Add the rational expressions to find the sum. 2/x + 3/x+5
The sum of the rational expressions 2/x and 3/(x+5) can be found by first finding a common denominator. The common denominator in this case is (x)(x+5).
To add the rational expressions, we need to have the same denominator for both. So, we multiply the first rational expression by (x+5)/(x+5) and the second rational expression by (x)/(x), as follows:
(2/x) * ((x+5)/(x+5)) + (3/(x+5)) * (x/x)
= (2(x+5))/(x(x+5)) + 3x/(x(x+5))
Now that the denominators are the same, we can add the numerators:
(2(x+5) + 3x)/(x(x+5))
= (2x + 10 + 3x)/(x(x+5))
= (5x + 10)/(x(x+5))
Therefore, the sum of the rational expressions 2/x and 3/(x+5) is (5x + 10)/(x(x+5)).
To add rational expressions, we need to find a common denominator. In this case, the denominators are x and x+5.
To find the common denominator, we multiply the denominators together: x * (x+5).
Now, we need to rewrite each fraction with the common denominator:
2/x = (2 * (x+5)) / (x * (x+5))
3/(x+5) = (3 * x) / (x * (x+5))
Now, we can add the fractions:
(2 * (x+5)) / (x * (x+5)) + (3 * x) / (x * (x+5))
Next, we can combine the fractions:
(2 * (x+5) + 3 * x) / (x * (x+5))
Expanding the numerators:
(2x + 10 + 3x) / (x * (x+5))
Combine like terms:
(5x + 10) / (x * (x+5))
Therefore, the sum of the rational expressions 2/x and 3/(x+5) is (5x + 10) / (x * (x+5)).
To add rational expressions, we need to have a common denominator. In this case, the denominators are x and x + 5.
To find the common denominator, we need to take the product of the denominators. Therefore, the common denominator is (x)(x + 5).

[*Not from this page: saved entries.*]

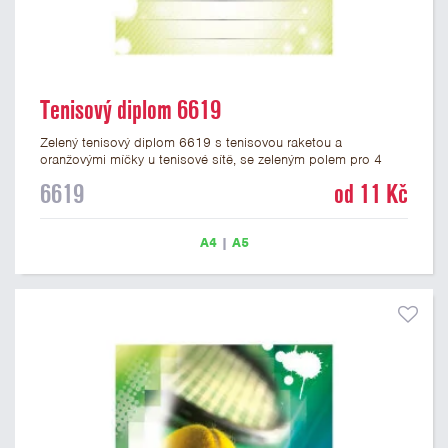
Tenisový diplom 6619
Zelený tenisový diplom 6619 s tenisovou raketou a
oranžovými míčky u tenisové sítě, se zeleným polem pro 4
řádky textu a černým nápisem DIPLOM. Tenisový diplom 6619
6619
od 11 Kč
máme ve formátu A4 a A5. Papírový diplom s motivem TENIS
má gramáž 250 g/m2.
A4
|
A5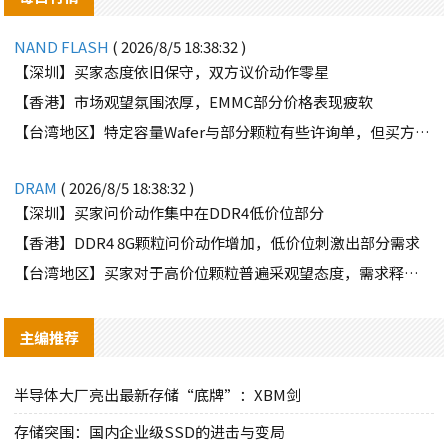
NAND FLASH
( 2026/8/5 18:38:32 )
【深圳】买家态度依旧保守，双方议价动作零星
【香港】市场观望氛围浓厚，EMMC部分价格表现疲软
【台湾地区】特定容量Wafer与部分颗粒有些许询单，但买方需求并不强劲
DRAM
( 2026/8/5 18:38:32 )
【深圳】买家问价动作集中在DDR4低价位部分
【香港】DDR4 8G颗粒问价动作增加，低价位刺激出部分需求
【台湾地区】买家对于高价位颗粒普遍采观望态度，需求释出有限
主编推荐
半导体大厂亮出最新存储“底牌”：XBM剑
存储突围：国内企业级SSD的进击与变局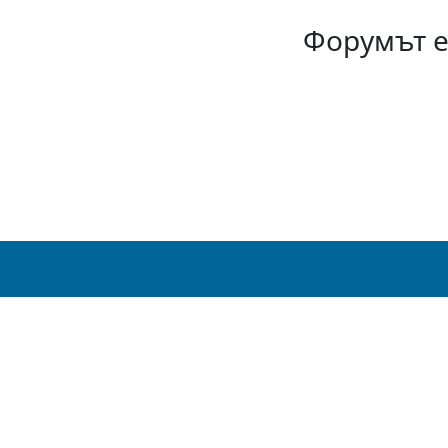
Форумът е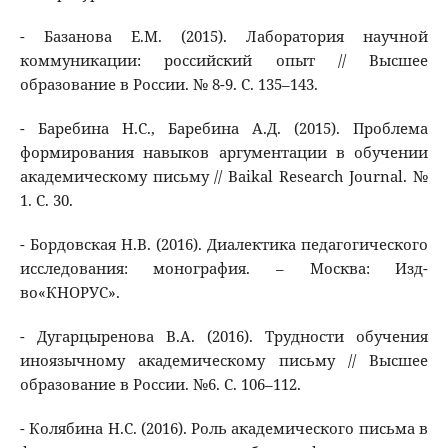
- Базанова Е.М. (2015). Лаборатория научной
коммуникации: российский опыт // Высшее
образование в России. № 8-9. С. 135–143.
- Баребина Н.С., Баребина А.Д. (2015). Проблема
формирования навыков аргументации в обучении
академическому письму // Baikal Research Journal. №
1. С. 30.
- Бордовская Н.В. (2016). Диалектика педагогического
исследования: монография. – Москва: Изд-
во«КНОРУС».
- Дугарцыренова В.А. (2016). Трудности обучения
иноязычному академическому письму // Высшее
образование в России. №6. С. 106–112.
- Колябина Н.С. (2016). Роль академического письма в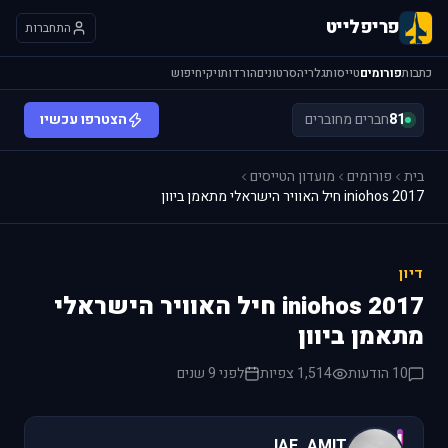
פריפלייט
התחברות
כתבות
פורומים
טייסות
גלריה
סרטונים
הורדות
ויקי
חיפוש
81
חברים מחוברים
הצטרפו עכשיו
בית
פורומים
מועדון הטייסים
iniohos 2017 חיל האוויר הישראלי מתאמן ביוון
דיון
iniohos 2017 חיל האוויר הישראלי
מתאמן ביוון
10 הודעות
1,514 צפיות
לפני 9 שנים
I
IAF_AMIT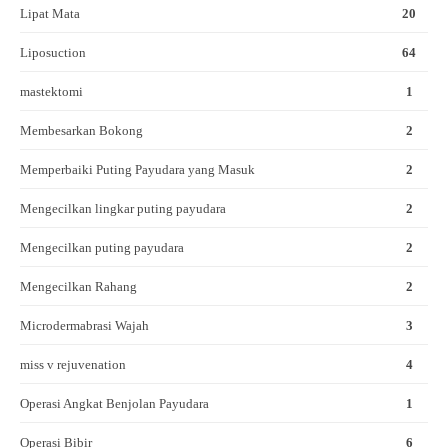
Lipat Mata
20
Liposuction
64
mastektomi
1
Membesarkan Bokong
2
Memperbaiki Puting Payudara yang Masuk
2
Mengecilkan lingkar puting payudara
2
Mengecilkan puting payudara
2
Mengecilkan Rahang
2
Microdermabrasi Wajah
3
miss v rejuvenation
4
Operasi Angkat Benjolan Payudara
1
Operasi Bibir
6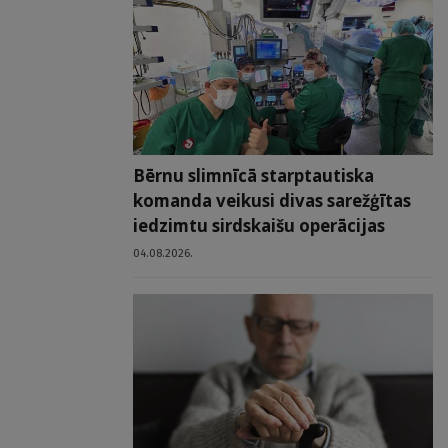
Bērnu slimnīcā starptautiska
komanda veikusi divas sarežģītas
iedzimtu sirdskaišu operācijas
04.08.2026.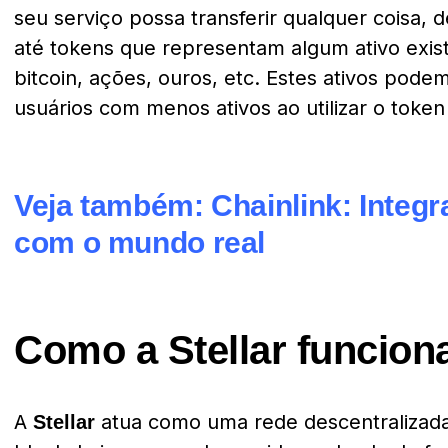
seu serviço possa transferir qualquer coisa, 
até tokens que representam algum ativo exist
bitcoin, ações, ouros, etc. Estes ativos pode
usuários com menos ativos ao utilizar o toke
Veja também:
Chainlink: Integ
com o mundo real
Como a Stellar funcion
A
atua como uma rede descentralizada
Stellar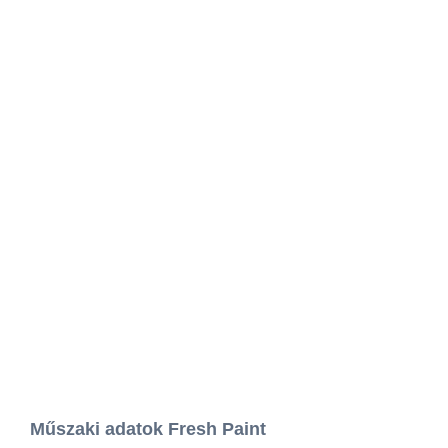
Műszaki adatok Fresh Paint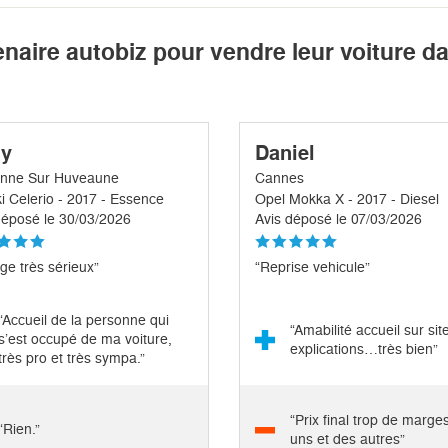
enaire autobiz pour vendre leur voiture d
y
Daniel
nne Sur Huveaune
Cannes
i Celerio - 2017 - Essence
Opel Mokka X - 2017 - Diesel
déposé le 30/03/2026
Avis déposé le 07/03/2026
ge très sérieux”
“Reprise vehicule”
“Accueil de la personne qui
“Amabilité accueil sur sit
s’est occupé de ma voiture,
explications…très bien”
très pro et très sympa.”
“Prix final trop de marge
“Rien.”
uns et des autres”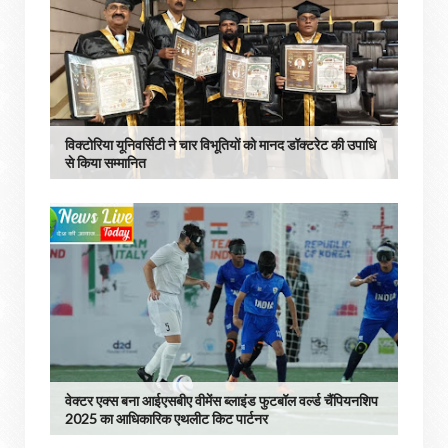
विक्टोरिया यूनिवर्सिटी ने चार विभूतियों को मानद डॉक्टरेट की उपाधि
से किया सम्मानित
वेक्टर एक्स बना आईएसबीए वीमेंस ब्लाइंड फुटबॉल वर्ल्ड चैंपियनशिप
2025 का आधिकारिक एथलीट किट पार्टनर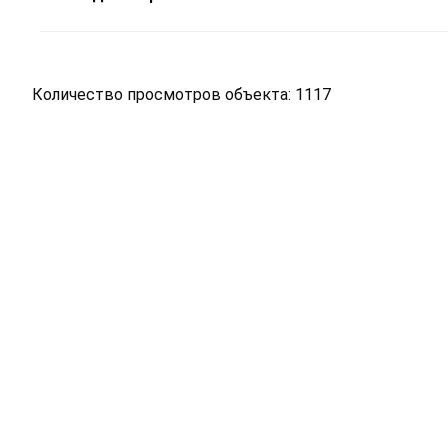
Количество просмотров объекта: 1117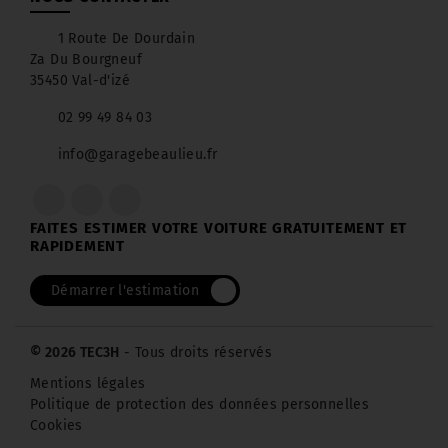
1 Route De Dourdain
Za Du Bourgneuf
35450 Val-d'izé
02 99 49 84 03
info@garagebeaulieu.fr
FAITES ESTIMER VOTRE VOITURE GRATUITEMENT ET
RAPIDEMENT
Démarrer l'estimation
© 2026 TEC3H
- Tous droits réservés
Mentions légales
Politique de protection des données personnelles
Cookies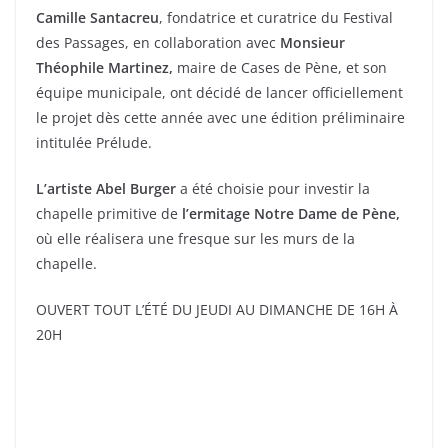
Camille Santacreu
, fondatrice et curatrice du Festival
des Passages, en collaboration avec
Monsieur
Théophile Martinez,
maire de Cases de Pène, et son
équipe municipale, ont décidé de lancer officiellement
le projet dès cette année avec une édition préliminaire
intitulée Prélude.
L’artiste Abel Burger
a été choisie pour investir la
chapelle primitive de
l’ermitage Notre Dame de Pène,
où elle réalisera une fresque sur les murs de la
chapelle.
OUVERT TOUT L’ÉTÉ DU JEUDI AU DIMANCHE DE 16H À
20H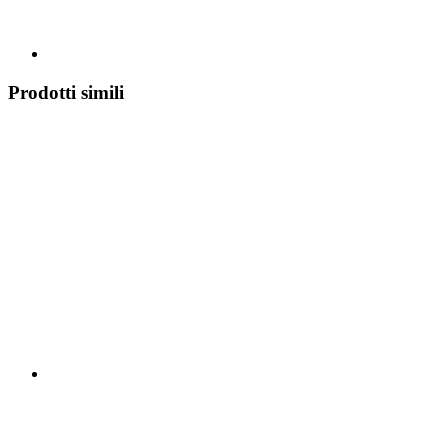
Prodotti simili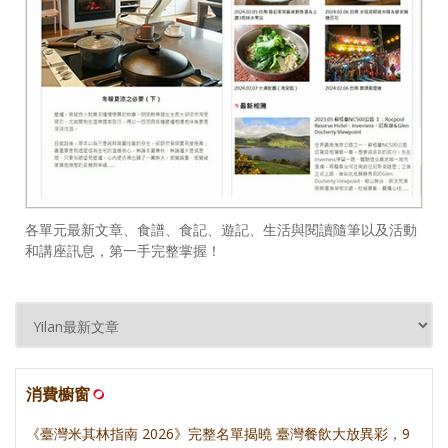
各單元最新文章、食譜、食記、遊記、生活與閱讀隨筆以及活動
和講座訊息，第一手完整掌握！
消費櫥窗
《臺灣米其林指南 2026》完整名單揭曉 臺灣餐飲大放異彩，9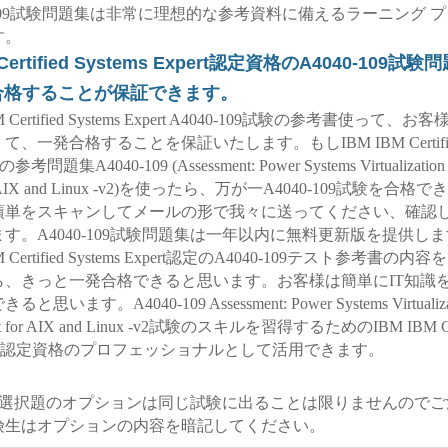
040-109試験問題集は非常に理想的な参考資料に備えるラーニング 
す。
 Certified Systems Expert認定資格のA4040-109
％合格することが保証できます。
IBM Certified Systems Expert A4040-109試験の参考書使って、
、一発合格することを保証いたします。もしIBM IBM Certified 
参考問題集A4040-109 (Assessment: Power Systems Virtualization T
for AIX and Linux -v2)を使ったら、万が一A4040-109試験を合
績単をスキャンしてメールの形で我々に送ってください、確認
す。A4040-109試験問題集は一年以内に無料更新版を提供し
IBM Certified Systems Expert認定のA4040-109テスト参考書の
ら、きっと一発合格できると思います。お客様は簡単にIT知識
思います。A4040-109 Assessment: Power Systems Virtualizat
port for AIX and Linux -v2試験のスキルを習得するためのIBM IBM Cert
Expert認定資格のプロフェッショナルとして活用できます。
-109選択題のオプションは同じ試験に出ることは限りませんので
険生はオプションの内容を暗記してください。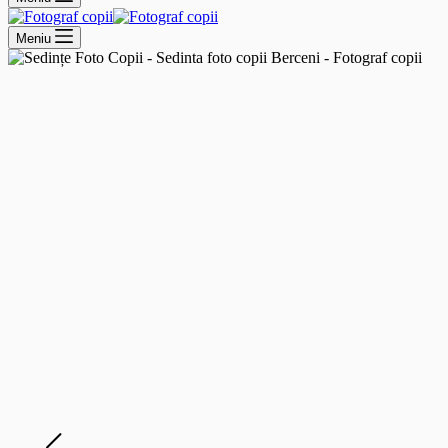
Meniu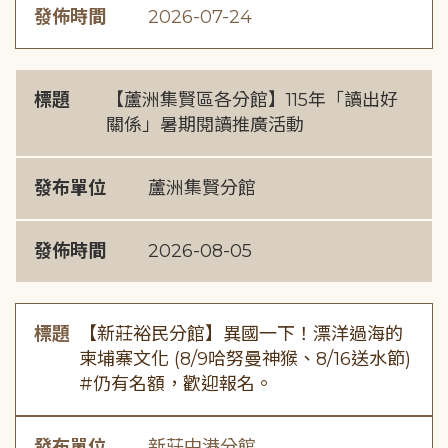
發佈時間
2026-07-24
標題
【蘆洲集賢區各分館】115年「讀出好
關係」暑期閱讀推廣活動
發布單位
蘆洲集賢分館
發佈時間
2026-08-05
標題
【新莊裕民分館】異國一下！漂洋過海的
柬埔寨文化 (8/9哈努曼神猴、8/16送水節)
#仍有名額，歡迎報名。
發布單位
新莊中港分館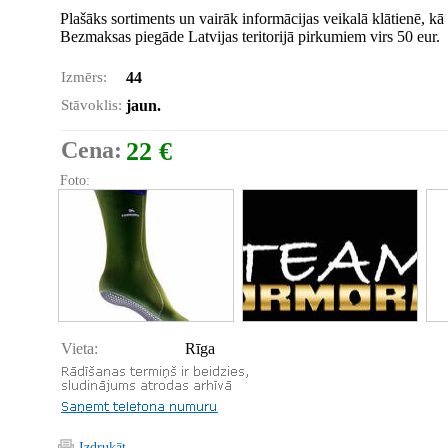
Plašāks sortiments un vairāk informācijas veikalā klātienē, kā 
Bezmaksas piegāde Latvijas teritorijā pirkumiem virs 50 eur.
Izmērs:
44
Stāvoklis:
jaun.
Cena:
22 €
Foto:
Vieta:
Rīga
Izdrukāt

Now, we can rewrite the rational expressions using the common denominator:
2/x = (2(x + 5))/(x(x + 5))
3/(x + 5) = (3x)/(x(x + 5))
Now that we have a common denominator, we can add the rational expressions:
(2(x + 5))/(x(x + 5)) + (3x)/(x(x + 5))
To combine the numerators, we need to find a common term, which is (x + 5). We can do this by multiplying the first term by x and the second term by (x + 5):
(2(x + 5))/(x(x + 5)) + (3x)/(x(x + 5))
= (2x + 10)/(x(x + 5)) + (3x)/(x(x + 5))
Now that we have the same denominator, we can add the numerators:
= (2x + 10 + 3x)/(x(x + 5))
= (5x + 10)/(x(x + 5))
Therefore, the sum of 2/x and 3/(x + 5) is (5x + 10)/(x(x + 5)).